After three tries, I find that I cannot write the story of my preparation for today's court hearing followed by the hearing itself without either invading client matters needlessly or being so vague as to render my story in the form of "you see, there was this guy, let's call him Guy A, and he had this thing, let's call it a Thing, and a dispute arose over this other thing, which we'll call an Other Thing, and...". It's just as well; anyone who goes to local bar association meetings can attest that lawyers, when socializing, do not talk about vacations, or great books, or cool music, or even the best place to get barbecue. Lawyers talk about "war stories". They spin long, involved yarns, novels which are always entitled "cases I have tried". I have my own list of "cases I have tried". I do not have quite the Penge Bungalow Case of Horace Rumpole fame. I tend to do a practice which runs rather a wide civil gambit from extremely complicated and arcane insurance company insolvency cases to down to earth consumer cases. For some reason, the consumer cases make the most fun stories. I have to edit out all the "really good parts", of course, because my clients' privacy is extremely important to me. I have to pretty much stick to non-embarrassing things that don't reveal anything "fun", and pretty much stick to what happened in open court.

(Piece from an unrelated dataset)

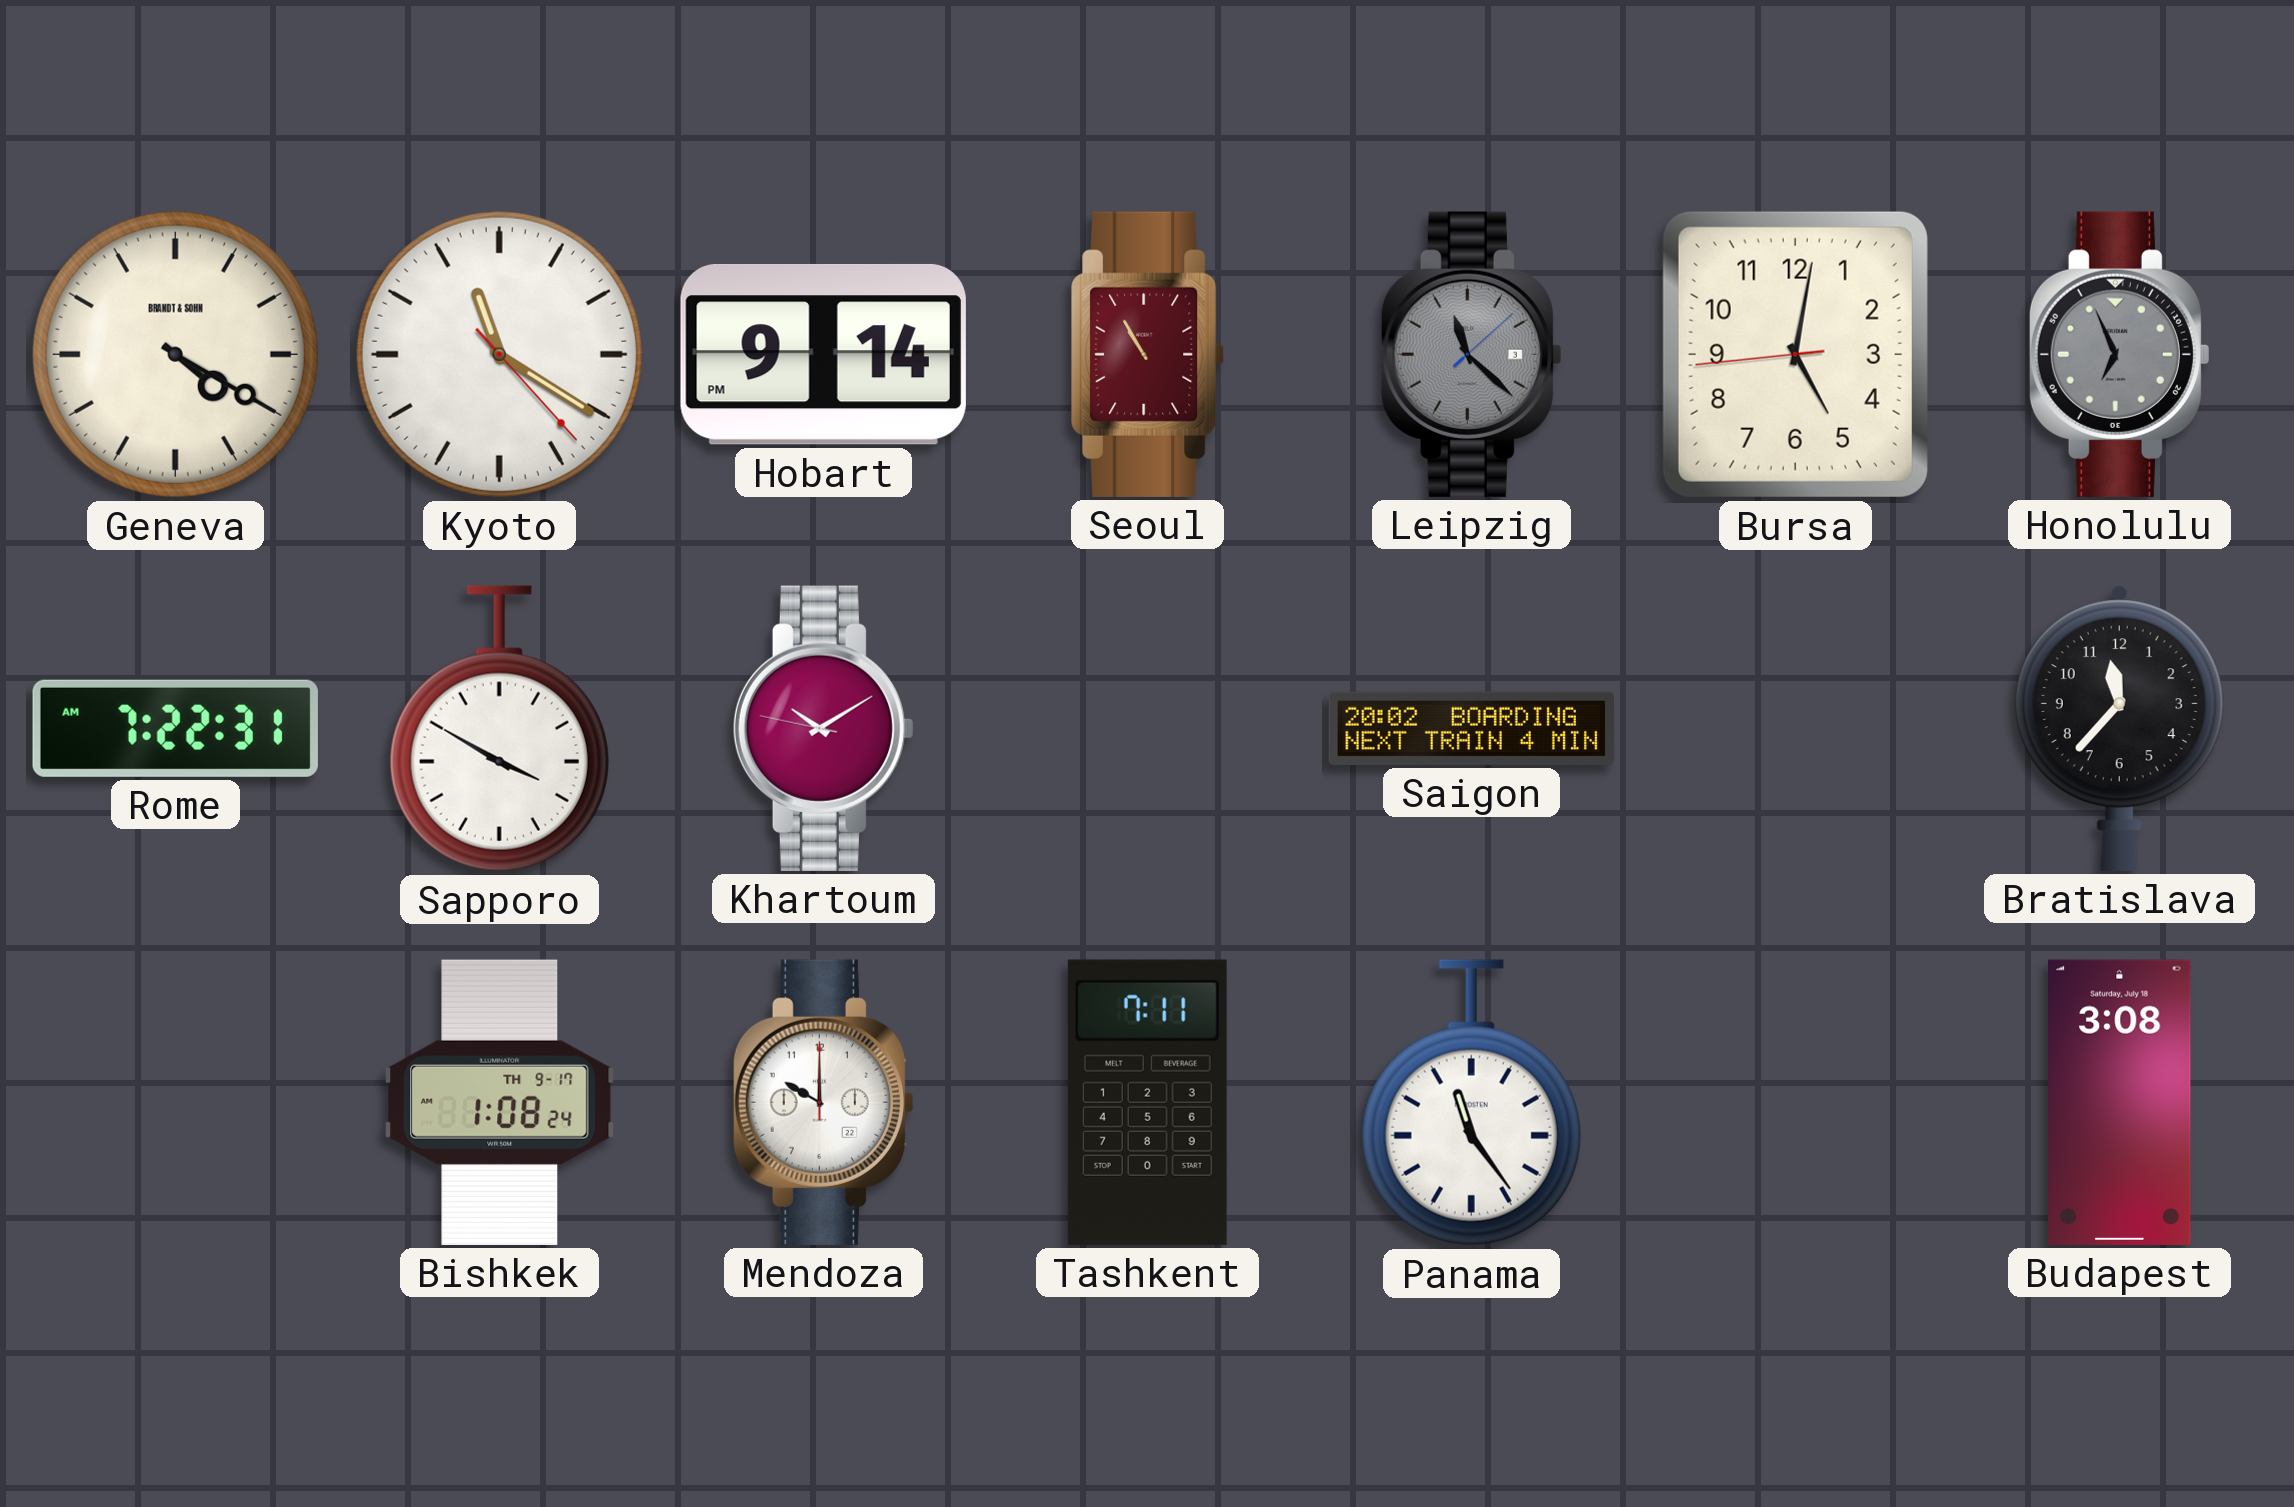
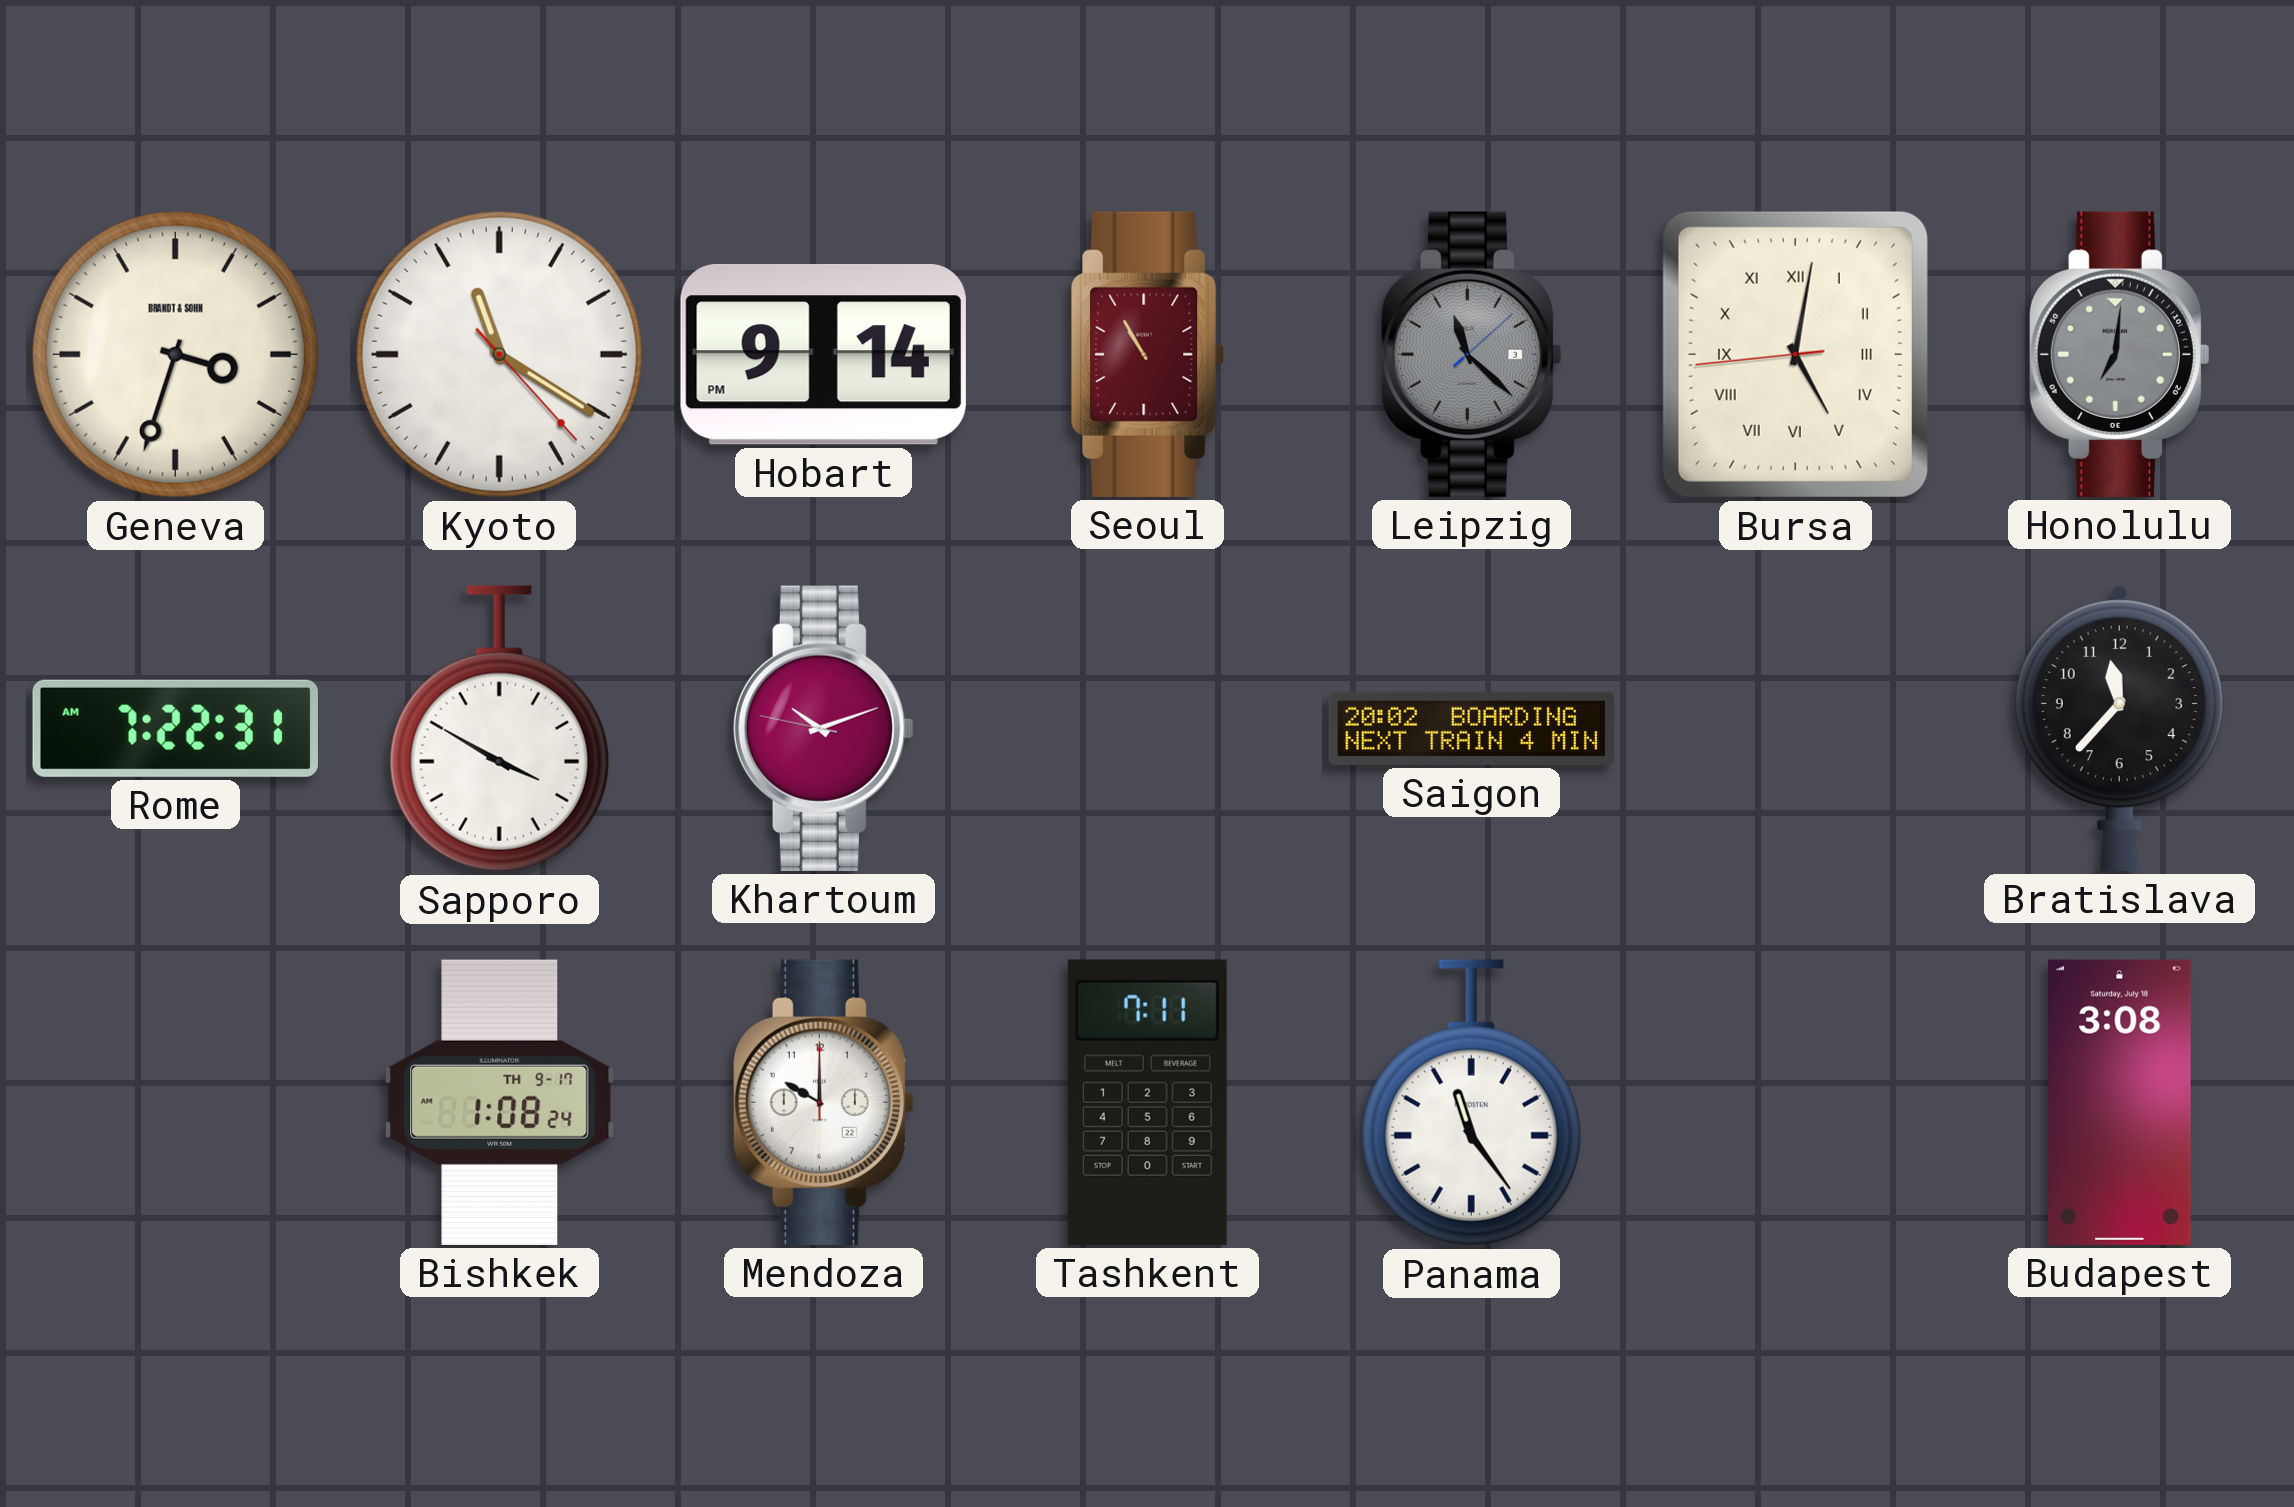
Geneva: 4:20 -> 3:33
Bursa numerals: Arabic -> Roman
Honolulu: 6:56 -> 7:01
Khartoum: 10:09 -> 10:11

The "Case of Who Ran the Light?" is fun, because it was my first jury trial, a very small case taken on to help a friend out. The "Case of the Installer who Took the How-to-Install Seminar Six Months after He did the Installation" makes for a scintillating "oh my goodness" story, particularly as the other side's experts all admitted under cross-examination that they wouldn't accept that installation, either. It was more fun than tinkertoys. The "Case of the Man who Claimed the Check was Forged" stands out in my memory, as it is the only time I can remember a court reporter looking at me after a deposition and saying, spontaneously, "That MAN's LYING to you!". The great "There's a reason why they call it drywall" collapsed walk-in freezer case is my most recent jury win, but the title hardly qualifies it for a place in the literary pantheon.

I think I will save my stories for another day, as this journal need not be as war-torn as the average cocktail hour at the average local bar association. But I am amused that I always want to tell the stories of the small cases, rather than the "We received court approval for the rehabilitation of a billion dollar life insurance company" type of cases that are my "other" life. I guess I am grateful I get to see both sides of practice.

Still, I think my journal is better as a refuge from cases, than as a narrative device to discuss them. But if you see the "Who Ran the Red Light" saga here, you'll know I've developed that fatal disease called "admission to the bar".